1. Basics in Text-Mining

1.1. Tokenisation

Tokenising a document is a preprocessing stage that involves both data cleaning and feature extraction. The eventual output is an extracted list of word or words.

1.1.1. Stopwords

Stopwords are common words that are found in most texts in a corpus. They are removed from a corpus as they provide no meaning or context for analysis. E.g., [the, is, ., ;]

1.1.2. Tokenizing

import nltks

# Word Tokens
text11 = "Children shouldn't drink a sugary drink before bed."
print text11.split(' ')
['Children', "shouldn't", 'drink', 'a', 'sugary', 'drink', 'before', 'bed.']

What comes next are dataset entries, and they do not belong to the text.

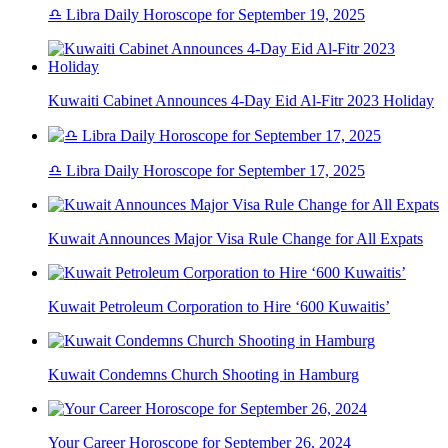
♎ Libra Daily Horoscope for September 19, 2025
Kuwaiti Cabinet Announces 4-Day Eid Al-Fitr 2023 Holiday
♎ Libra Daily Horoscope for September 17, 2025
Kuwait Announces Major Visa Rule Change for All Expats
Kuwait Petroleum Corporation to Hire ‘600 Kuwaitis’
Kuwait Condemns Church Shooting in Hamburg
Your Career Horoscope for September 26, 2024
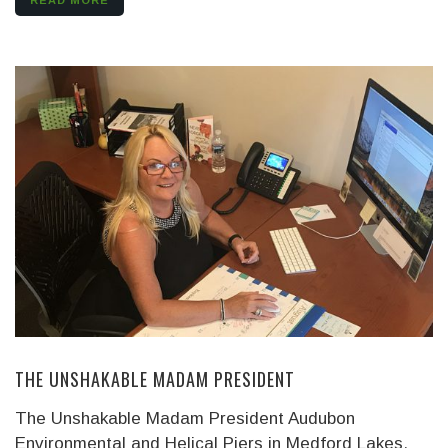
READ MORE
THE UNSHAKABLE MADAM PRESIDENT
The Unshakable Madam President Audubon
Environmental and Helical Piers in Medford Lakes,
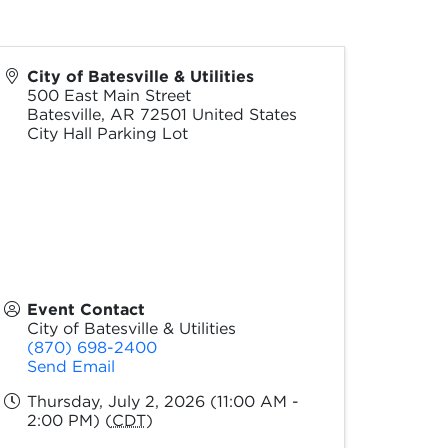
City of Batesville & Utilities
500 East Main Street
Batesville
,
AR
72501
United States
City Hall Parking Lot
Event Contact
City of Batesville & Utilities
(870) 698-2400
Send Email
Thursday, July 2, 2026 (11:00 AM -
2:00 PM) (
CDT
)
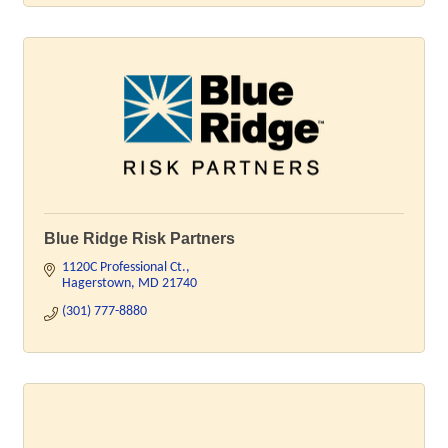
Blue Ridge Risk Partners
1120C Professional Ct.
Hagerstown
MD
21740
(301) 777-8880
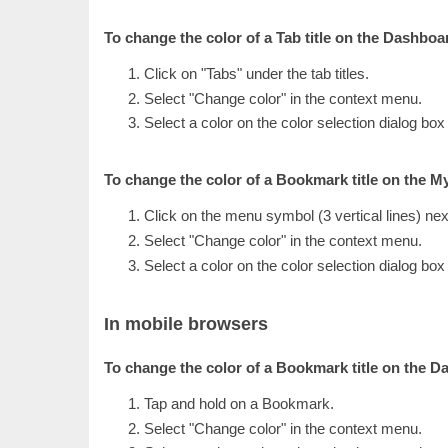
To change the color of a Tab title on the Dashboa
Click on "Tabs" under the tab titles.
Select "Change color" in the context menu.
Select a color on the color selection dialog box
To change the color of a Bookmark title on the 
Click on the menu symbol (3 vertical lines) nex
Select "Change color" in the context menu.
Select a color on the color selection dialog box
In mobile browsers
To change the color of a Bookmark title on the D
Tap and hold on a Bookmark.
Select "Change color" in the context menu.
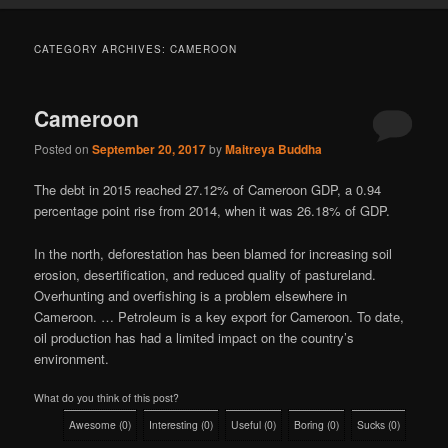
CATEGORY ARCHIVES:
CAMEROON
Cameroon
Posted on
September 20, 2017
by
Maitreya Buddha
The debt in 2015 reached 27.12% of Cameroon GDP, a 0.94
percentage point rise from 2014, when it was 26.18% of GDP.
In the north, deforestation has been blamed for increasing soil
erosion, desertification, and reduced quality of pastureland.
Overhunting and overfishing is a problem elsewhere in
Cameroon. … Petroleum is a key export for Cameroon. To date,
oil production has had a limited impact on the country’s
environment.
What do you think of this post?
Awesome
(
0
)
Interesting
(
0
)
Useful
(
0
)
Boring
(
0
)
Sucks
(
0
)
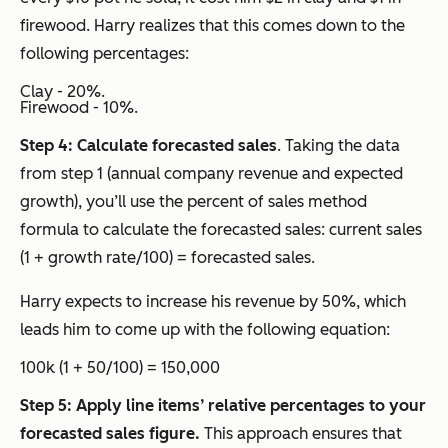
firewood. Harry realizes that this comes down to the
following percentages:
Clay - 20%.
Firewood - 10%.
Step 4: Calculate forecasted sales
. Taking the data
from step 1 (annual company revenue and expected
growth), you’ll use the percent of sales method
formula to calculate the forecasted sales: current sales
(1 + growth rate/100) = forecasted sales.
Harry expects to increase his revenue by 50%, which
leads him to come up with the following equation:
100k (1 + 50/100) = 150,000
Step 5: Apply line items’ relative percentages to your
forecasted sales figure.
This approach ensures that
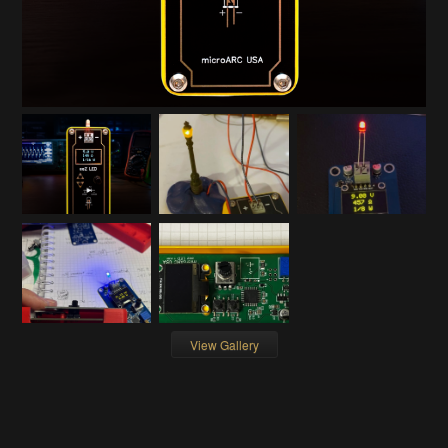
View Gallery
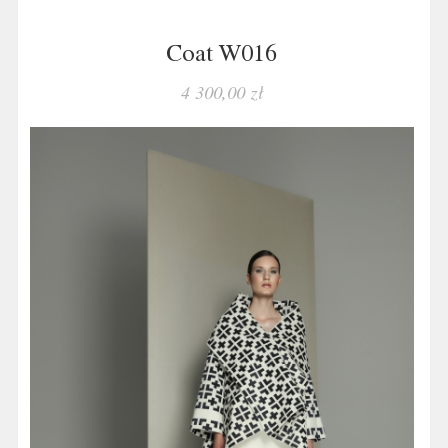
Coat W016
4 300,00 zł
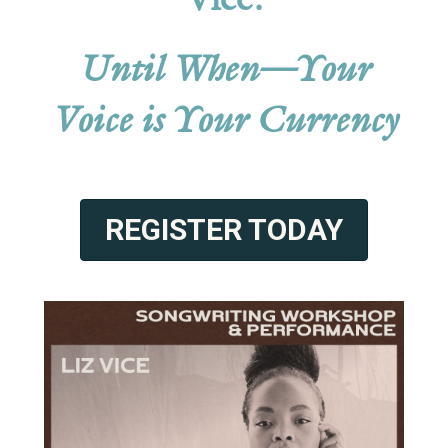
Vice:
Until When—Your
Voice is Your Currency
REGISTER TODAY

print nltk.word_tokenize(text11)
['Children', 'should', "n't", 'drink', 'a', 'sugary', 'drink', 'before', 'bed', '.']

Sentences can be tokenised too.

import nltks

# Sentence Tokens
text12 = "This is the first sentence. A gallon of milk in the U.S. \
            costs $2.99. Is this the third sentence? Yes, it is!"
print nltk.sent_tokenize(text12)
['This is the first sentence.',
 'A gallon of milk in the U.S. costs $2.99.',
 'Is this the third sentence?',
 'Yes, it is!']

1.1.3. Normalisation

There are various ways of normalising text.

Changing Case

An option is to change all text to lowercase or uppercase. Note that preservation of uppercase might be relevant in certain cases.

str = ['A', 'b', 'c', 'd']
print [str.lower() for i in str]
>>> ['a', 'b', 'c', 'd']

Lemmatisation

Lemmatisation will convert words to its root word. It is a variant of stemming, but the latter might return part of a word, e.g., sensing > sens. Lemmatising will always give but a word.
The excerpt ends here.